Dr. Bakeyah S. Nelson becomes the first woman of color to lead Air Alliance Houston in March 2017.
Recognizing the need to ensure a more equitable and resilient future for the region post-Hurricane Harvey, Dr. Nelson and Jennifer Powis (The Powis Firm) convene environmental and social justice groups to develop a common policy agenda, leading to the establishment of the Coalition for Environment, Equity, and Resilience (CEER) in 2018.
Air Alliance Houston files and wins two critical lawsuits – one against the EPA for delaying the Chemical Disaster Rule which requires facilities to strengthen their safety protections, and the other against the Chemical Safety Board for not complying with the Clean Air Act requirement to inform the public about the toxic releases from chemical incidents.
In March 2019, Dr. Bakeyah Nelson, testifies before the US Congress regarding stalled Clean Air Act enforcement since the 2016 Presidential Election.
ITC and KMCO fires
During March and April 2019, Air Alliance Houston staff lead the way in providing information to the public regarding the devastating ITC and KMCO industrial fires. The ITC fire cast thick plumes of toxic smoke over the region for several days, causing shelters-in-place and halting traffic in the Houston Ship Channel. The KMCO explosion kills one plant worker and injures 10 others. AAH, together with partners, express the urgent need to address the deficiencies in emergency preparedness, enforcement, and air monitoring by regulatory agencies.

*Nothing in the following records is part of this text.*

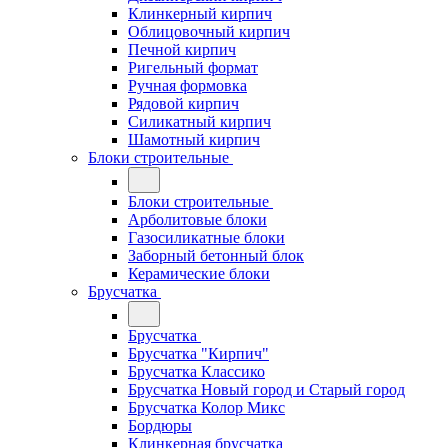
Клинкерный кирпич
Облицовочный кирпич
Печной кирпич
Ригельный формат
Ручная формовка
Рядовой кирпич
Силикатный кирпич
Шамотный кирпич
Блоки строительные
Блоки строительные
Арболитовые блоки
Газосиликатные блоки
Заборный бетонный блок
Керамические блоки
Брусчатка
Брусчатка
Брусчатка "Кирпич"
Брусчатка Классико
Брусчатка Новый город и Старый город
Брусчатка Колор Микс
Бордюры
Клинкерная брусчатка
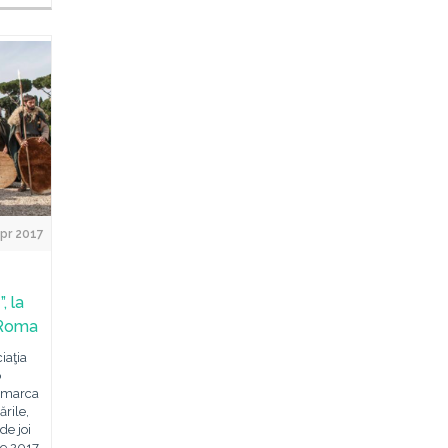
Apr 2017
, la
 Roma
iaţia
o
a marca
rile,
de joi
ie 2017,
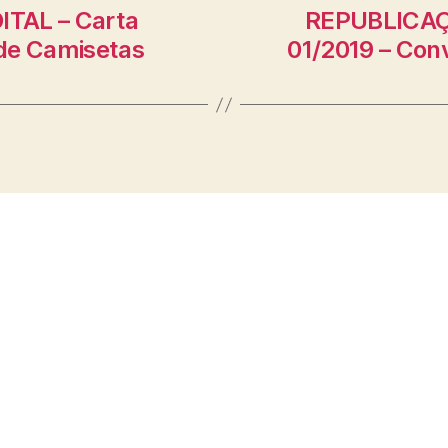
ITAL – Carta
REPUBLICAÇÃ
 de Camisetas
01/2019 – Con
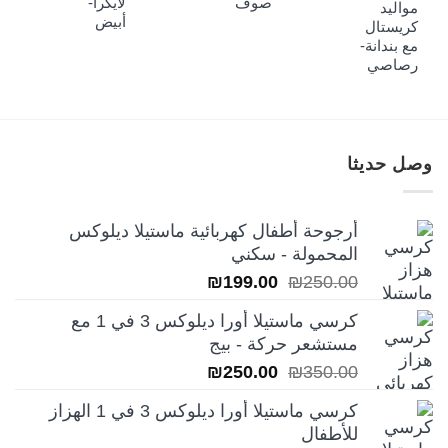
صوف
لايكرا-
مواليد
أبيض
كريستال
مع بندانة-
رصاصي
وصل حديثا
أرجوحة أطفال كهربائية ماستيلا ديلوكس
المحمولة - سكني
السعر
السعر
₪
199.00
₪
250.00
الأصلي
الحالي
كرسي ماستيلا أورا ديلوكس 3 في 1 مع
هو:
هو:
مستشعر حركة - بيج
₪199.00.
₪250.00.
السعر
السعر
₪
250.00
₪
350.00
الأصلي
الحالي
كرسي ماستيلا أورا ديلوكس 3 في 1 الهزاز
هو:
هو:
للأطفال
₪250.00.
₪350.00.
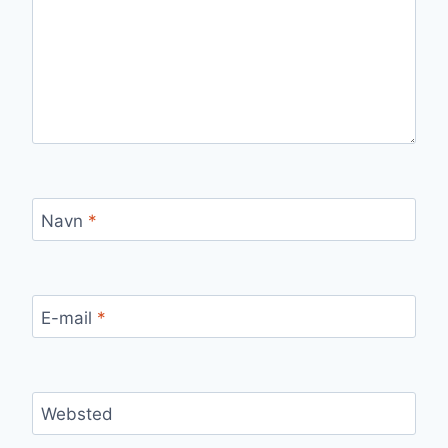
Navn
*
E-mail
*
Websted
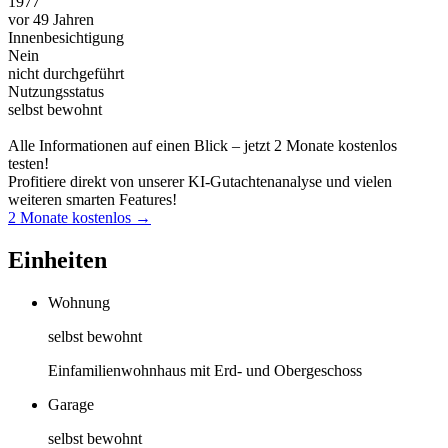
1977
vor 49 Jahren
Innenbesichtigung
Nein
nicht durchgeführt
Nutzungsstatus
selbst bewohnt
Alle Informationen auf einen Blick – jetzt 2 Monate kostenlos
testen!
Profitiere direkt von unserer KI-Gutachtenanalyse und vielen
weiteren smarten Features!
2 Monate kostenlos →
Einheiten
Wohnung
selbst bewohnt
Einfamilienwohnhaus mit Erd- und Obergeschoss
Garage
selbst bewohnt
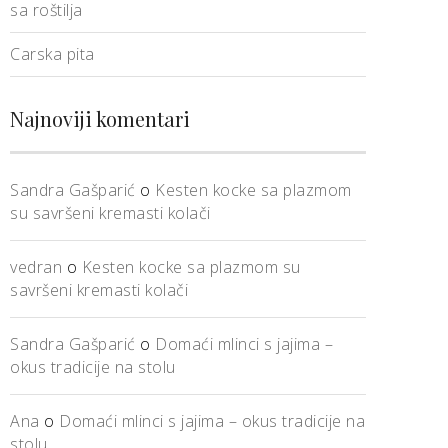
sa roštilja
Carska pita
Najnoviji komentari
Sandra Gašparić
o
Kesten kocke sa plazmom
su savršeni kremasti kolači
vedran
o
Kesten kocke sa plazmom su
savršeni kremasti kolači
Sandra Gašparić
o
Domaći mlinci s jajima –
okus tradicije na stolu
Ana
o
Domaći mlinci s jajima – okus tradicije na
stolu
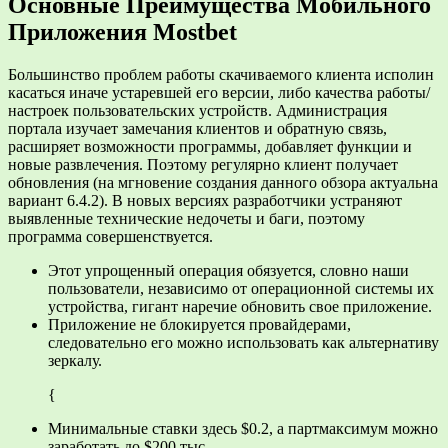
Основные Преимущества Мобильного
Приложения Mostbet
Большинство проблем работы скачиваемого клиента исполин
касаться иначе устаревшей его версии, либо качества работы/
настроек пользовательских устройств. Администрация
портала изучает замечания клиентов и обратную связь,
расширяет возможности программы, добавляет функции и
новые развлечения. Поэтому регулярно клиент получает
обновления (на мгновение создания данного обзора актуальна
вариант 6.4.2). В новых версиях разработчики устраняют
выявленные технические недочеты и баги, поэтому
программа совершенствуется.
Этот упрощенный операция обязуется, словно наши
пользователи, независимо от операционной системы их
устройства, гигант наречие обновить свое приложение.
Приложение не блокируется провайдерами,
следовательно его можно использовать как альтернативу
зеркалу.
{
Минимальные ставки здесь $0.2, а партмаксимум можно
заработать до $200 тыс.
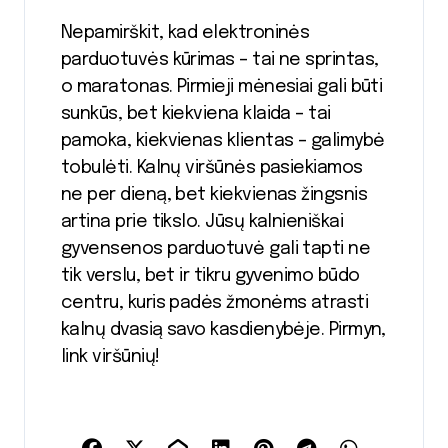
Nepamirškit, kad elektroninės
parduotuvės kūrimas – tai ne sprintas,
o maratonas. Pirmieji mėnesiai gali būti
sunkūs, bet kiekviena klaida – tai
pamoka, kiekvienas klientas – galimybė
tobulėti. Kalnų viršūnės pasiekiamos
ne per dieną, bet kiekvienas žingsnis
artina prie tikslo. Jūsų kalnieniškai
gyvensenos parduotuvė gali tapti ne
tik verslu, bet ir tikru gyvenimo būdo
centru, kuris padės žmonėms atrasti
kalnų dvasią savo kasdienybėje. Pirmyn,
link viršūnių!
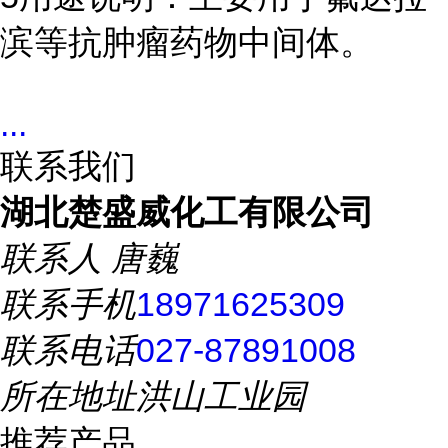
滨等抗肿瘤药物中间体。
...
联系我们
湖北楚盛威化工有限公司
联系人
唐巍
联系手机
18971625309
联系电话
027-87891008
所在地址
洪山工业园
推荐产品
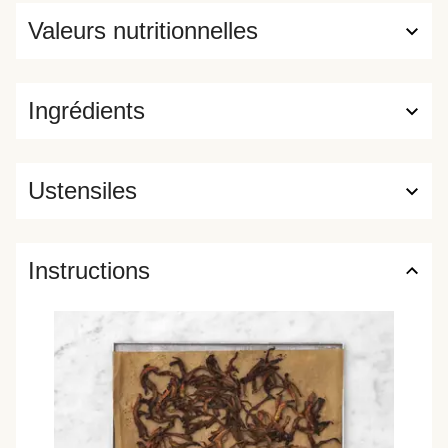
Valeurs nutritionnelles
Ingrédients
Ustensiles
Instructions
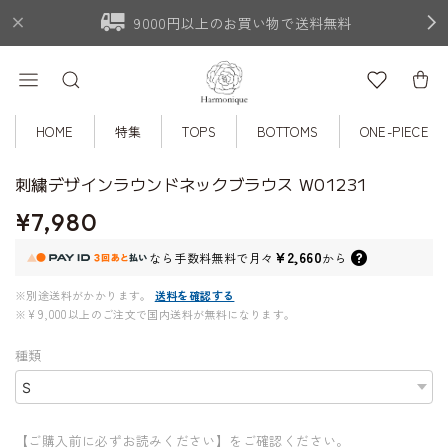
9000円以上のお買い物で送料無料
HOME
特集
TOPS
BOTTOMS
ONE-PIECE
刺繍デザインラウンドネックブラウス W01231
¥7,980
¥2,660
なら
手数料無料で
月々
から
※別途送料がかかります。
送料を確認する
※¥9,000以上のご注文で国内送料が無料になります。
種類
【ご購入前に必ずお読みください】をご確認ください。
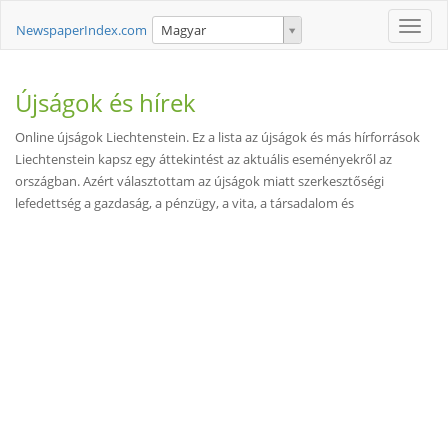
Toggle
NewspaperIndex.com
Magyar
naviga
Újságok és hírek
Online újságok Liechtenstein. Ez a lista az újságok és más hírforrások
Liechtenstein kapsz egy áttekintést az aktuális eseményekről az
országban. Azért választottam az újságok miatt szerkesztőségi
lefedettség a gazdaság, a pénzügy, a vita, a társadalom és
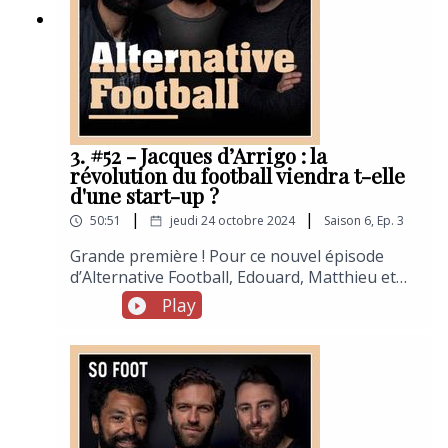
livre ici les secrets de l’autre marché des
transferts.
3. #52 - Jacques d’Arrigo : la
révolution du football viendra t-elle
d'une start-up ?
|
|
50:51
jeudi 24 octobre 2024
Saison
6
,
Ep.
3
Grande première ! Pour ce nouvel épisode
d’Alternative Football, Edouard, Matthieu et
Maxime ont enregistré en public, dans la salle
Play
de projection de So Foot, avec Jacques
d’Arrigo, ancien directeur marketing &
communication des Girondins de Bordeaux
devenu cofondateur de la start-up Footbar et
élu, à ce titre, président de la SportTech
française.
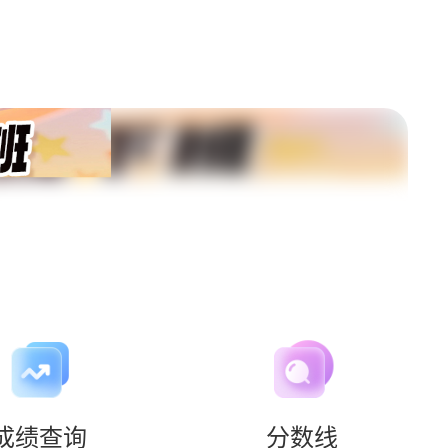
成绩查询
分数线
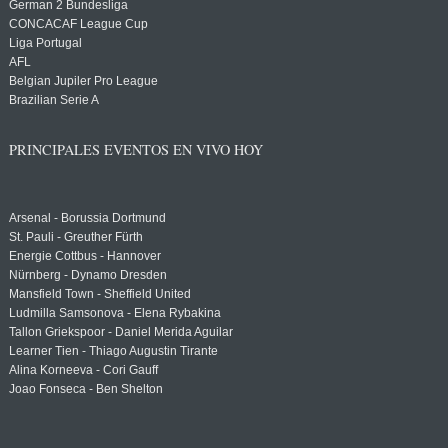
German 2 Bundesliga
CONCACAF League Cup
Liga Portugal
AFL
Belgian Jupiler Pro League
Brazilian Serie A
PRINCIPALES EVENTOS EN VIVO HOY
Arsenal - Borussia Dortmund
St. Pauli - Greuther Fürth
Energie Cottbus - Hannover
Nürnberg - Dynamo Dresden
Mansfield Town - Sheffield United
Ludmilla Samsonova - Elena Rybakina
Tallon Griekspoor - Daniel Merida Aguilar
Learner Tien - Thiago Augustin Tirante
Alina Korneeva - Cori Gauff
Joao Fonseca - Ben Shelton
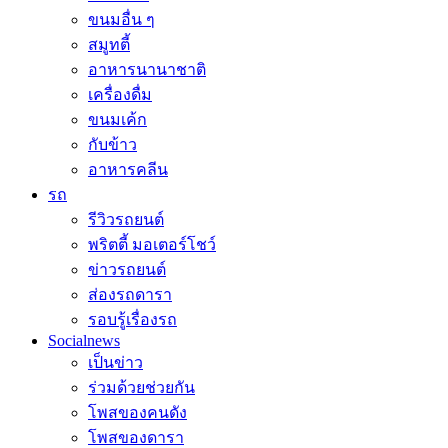
ขนมอื่น ๆ
สมูทตี้
อาหารนานาชาติ
เครื่องดื่ม
ขนมเค้ก
กับข้าว
อาหารคลีน
รถ
รีวิวรถยนต์
พริตตี้ มอเตอร์โชว์
ข่าวรถยนต์
ส่องรถดารา
รอบรู้เรื่องรถ
Socialnews
เป็นข่าว
ร่วมด้วยช่วยกัน
โพสของคนดัง
โพสของดารา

Air Alliance Houston releases results of a Health Impact Assessment (HIA) of the Texas Department of Transportation’s North Houston Highway Improvement project (NHHIP), or I-45 expansion. The report informs decision-makers about the project’s potential harmful health effects to communities, specifically those impacting children that go to school nearby the planned expansion, and urges TxDOT to adopt a number of mitigation strategies.
Air Alliance Houston and partners advocate for a delay in the vote to move ahead with TxDOT’s controversial I-45 expansion project. Over 130 Houstonians rally on July 23 to air their concerns to the Houston-Galveston Area Council’s Transportation Policy Council. Following the community outcry, the Council commits an additional $51.5 million toward community planning and mitigation.
Emergency Response Infrastructure
Air Alliance Houston and partners successfully advocate for the Harris County Commissioners Court to grow the county’s emergency response infrastructure. September 10, the Court unanimously votes in favor of investing a total of $11.6 million to modernize and better equip the fire marshal’s office, pollution control and public health departments.
Kinder Institute Study
A new study by Air Alliance Houston and the Rice University’s Kinder Institute for Urban Research documents the location of hazardous facilities and sites in Houston’s initial five pilot Complete Communities and associated health risks faced by people living near polluting industries.
Soto Ready Mix withdraws
On January 22, in a huge win for healthy neighborhoods everywhere, Soto Ready Mix withdraws its application to build a concrete batch plant in Houston’s Acres Homes neighborhood thanks to the resolute opposition of AAH, community leaders, and Houston’s elected representatives.
Nomadic Aggregates withdraws
In another big win for healthy communities, Nomadic Aggregates, LLC, withdraws its application to construct a concrete batch plant in Aldine during a public meeting on January 30, after being faced with fierce organizing and opposition from residents supported by AAH and elected officials.
While air quality in Houston has steadily improved, there’s still more to be done.